At the meeting, the Colorado River Board went over three types of options for the group to discuss:

  • One was a strict law of the river, where, like the QSA, Metropolitan takes all the shortage and then implements additional ag programs to share the pain, as well as Metropolitan itself making significant cuts.
  • Another approach is to divide the shortage equally between agricultural and urban areas, leaving Metropolitan and San Diego to decide how to allocate their portion while agricultural agencies determine the distribution of theirs.
  • The third option would be based on recent water use history, along with conservation credits. Each agency would have a share.

“No agency liked any of those proposals, said Mr. Hasencamp.  “Not a surprise because they weren’t meant to be proposals. They are meant to get the discussion and dialog going.

Mr. Hasencamp noted that this would be a voluntary agreement, not a strict shortage provision.  He also said they are in negotiations with the Upper Basin that would set aside the Upper Basin’s delivery obligation under the Compact and negotiate some other release arrangement.  They are also negotiating with Arizona, where they would set aside Arizona’s junior priority and negotiate an agreement outside of that. Likewise, in California, Metropolitan is the junior priority; however, they are setting that aside and working out an arrangement where every entity would have some commitment to Lake Mead.

Mr. Hasencamp concluded by noting that agencies will be meeting regularly over the next several months.  Once firm proposals are received, they will be shared with the subcommittee for input and feedback.

Director Karl Seckel noted the recent media reports of a plan based on the new hydrology.  Is there any reality to that?

 “It has been discussed in public meetings that Scott Cameron said that the alternatives report that came out earlier this year is no longer in effect, although some of the alternatives will continue, Mr. Hasencamp said.  But they do want to develop a new alternative, and one of the alternatives that they are pursuing is a natural inflow-based alternative, which says, if the basin is drier, then both basins share the risks equally in some percentage, proportionally or equally, or however it’s done. But there’s a risk that both basins face if it’s drier, and if it’s not as dry, then both basins benefit.”

The Compact is pretty hard on the Upper Basin facing the risks of climate change, he said.  “This shifts the risks of climate change to both basins in a way that gets each basin out of each other’s business. We still have a long way to go to reach agreement on what that release would be, and those discussions will continue, but the draft EIS will, what we’re told, have a range of different releases, so at least the alternative with the range will be included and a final agreement could be crafted from that.
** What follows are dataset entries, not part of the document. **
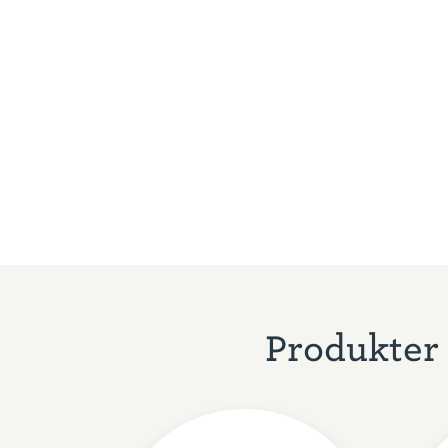
Produkter 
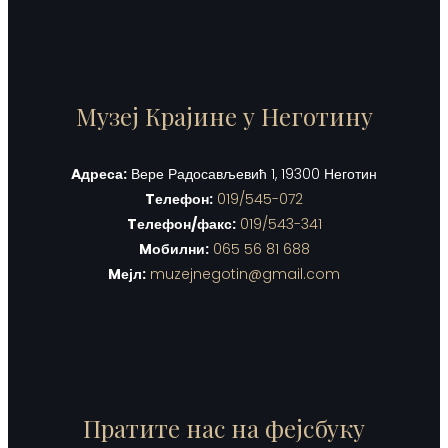
Музеј Крајине у Неготину
Aдреса:
Вере Радосављевић 1, 19300 Неготин
Tелефон:
019/545-072
Tелефон/факс:
019/543-341
Mобилни:
065 56 81 688
Mејл:
muzejnegotin@gmail.com
Пратите нас на фејсбуку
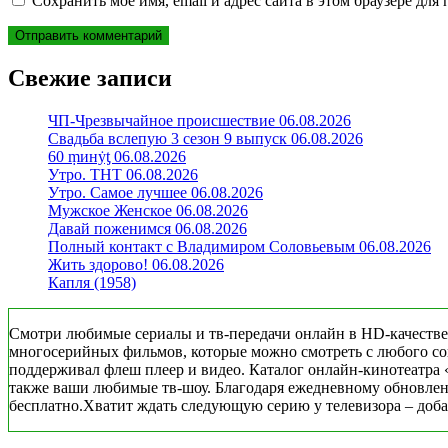
Сохранить моё имя, email и адрес сайта в этом браузере д
Свежие записи
ЧП-Чрезвычайное происшествие 06.08.2026
Свадьба вслепую 3 сезон 9 выпуск 06.08.2026
60 ṃинẏƫ 06.08.2026
Утро. ТНТ 06.08.2026
Утро. Самое лучшее 06.08.2026
Мужское Женское 06.08.2026
Давай поженимся 06.08.2026
Полный контакт с Владимиром Соловьевым 06.08.2026
Жить здорово! 06.08.2026
Капля (1958)
Смотри любимые сериалы и тв-передачи онлайн в HD-качестве
многосерийных фильмов, которые можно смотреть с любого совр
поддерживал флеш плеер и видео. Каталог онлайн-кинотеатра 
также ваши любимые тв-шоу. Благодаря ежедневному обновлени
бесплатно.Хватит ждать следующую серию у телевизора – добав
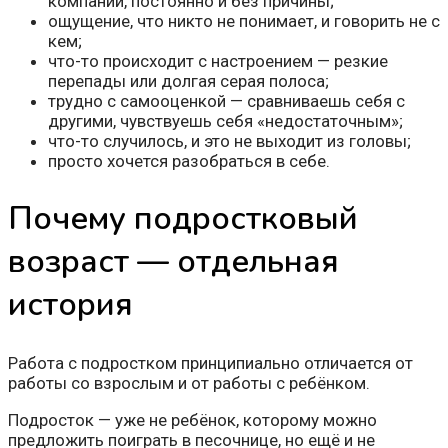
компании, постоянно и без причины;
ощущение, что никто не понимает, и говорить не с
кем;
что-то происходит с настроением — резкие
перепады или долгая серая полоса;
трудно с самооценкой — сравниваешь себя с
другими, чувствуешь себя «недостаточным»;
что-то случилось, и это не выходит из головы;
просто хочется разобраться в себе.
Почему подростковый
возраст — отдельная
история
Работа с подростком принципиально отличается от
работы со взрослым и от работы с ребёнком.
Подросток — уже не ребёнок, которому можно
предложить поиграть в песочнице, но ещё и не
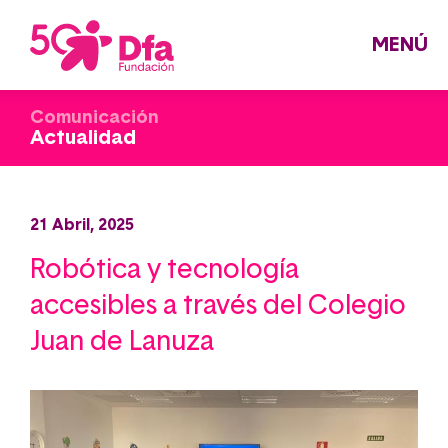
Pasar
al
contenido
principal
MENÚ
Comunicación
Actualidad
21 Abril, 2025
Robótica y tecnología
accesibles a través del Colegio
Juan de Lanuza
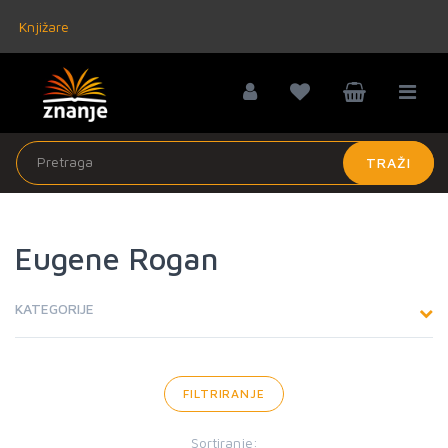
Knjižare
TRAŽI
Eugene Rogan
KATEGORIJE
FILTRIRANJE
Sortiranje:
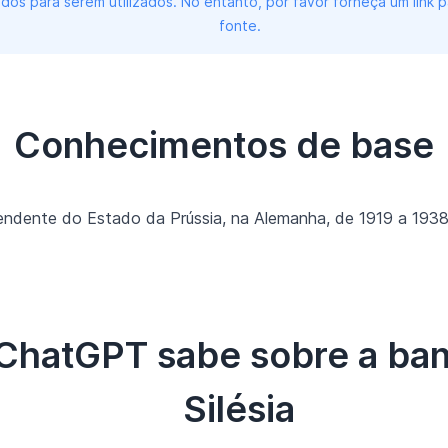
dos para serem utilizados. No entanto, por favor forneça um link
fonte.
Conhecimentos de base
ependente do Estado da Prússia, na Alemanha, de 1919 a 1938
 ChatGPT sabe sobre a ban
Silésia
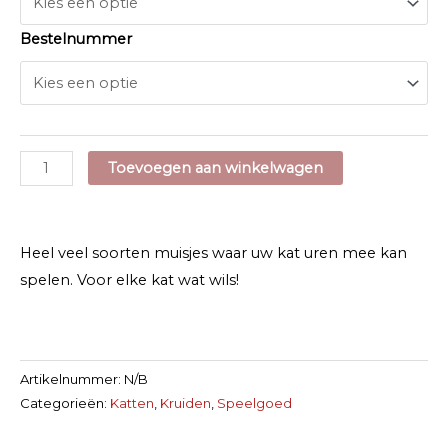
Bestelnummer
Jack
Toevoegen aan winkelwagen
&
Vanilla
Speel
Heel veel soorten muisjes waar uw kat uren mee kan
Muisjes
spelen. Voor elke kat wat wils!
aantal
Artikelnummer:
N/B
Categorieën:
Katten
,
Kruiden
,
Speelgoed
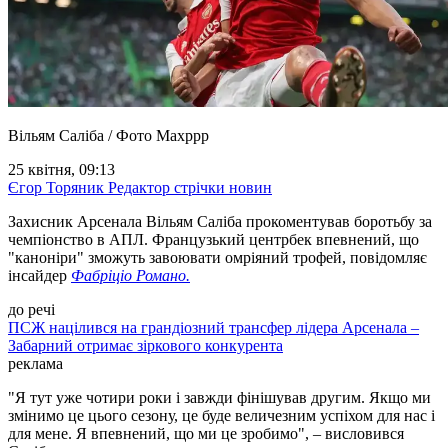
Вільям Саліба / Фото Maxppp
25 квітня, 09:13
Єгор Торяник
Редактор стрічки новин
Захисник Арсенала Вільям Саліба прокоментував боротьбу за
чемпіонство в АПЛ. Французький центрбек впевнений, що
"каноніри" зможуть завоювати омріяний трофей, повідомляє
інсайдер
Фабріціо Романо.
до речі
ПСЖ націлився на грандіозний трансфер лідера Арсенала –
Забарний отримає зіркового конкурента
реклама
"Я тут уже чотири роки і завжди фінішував другим. Якщо ми
змінимо це цього сезону, це буде величезним успіхом для нас і
для мене. Я впевнений, що ми це зробимо", – висловився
Generally, what they said is the EIS will come out with alternatives that probably people don’t like, but there’ll be recipes to build an agreed alternative that people do like.

We did learn things in the QSA, Mr. Hasencamp said.  “A hard transfer with a fixed volume probably isn’t the best way.  The PVID program turned out really well because we could ramp it up and down as needed, depending on whether we needed water or not. So I envision that this California agreement will have some flexibility that, maybe in a year when there are wet conditions in Northern California, and we have extra State Water Project water, maybe we cover the lion’s share of California’s contributions in those conditions.  Then, in dry years, when we need every drop we can, the ag agencies step up, and they cover more. So we’re going to need to be creative and flexible. Having just a hard number for each agency is probably not the best path forward, based on our experience.”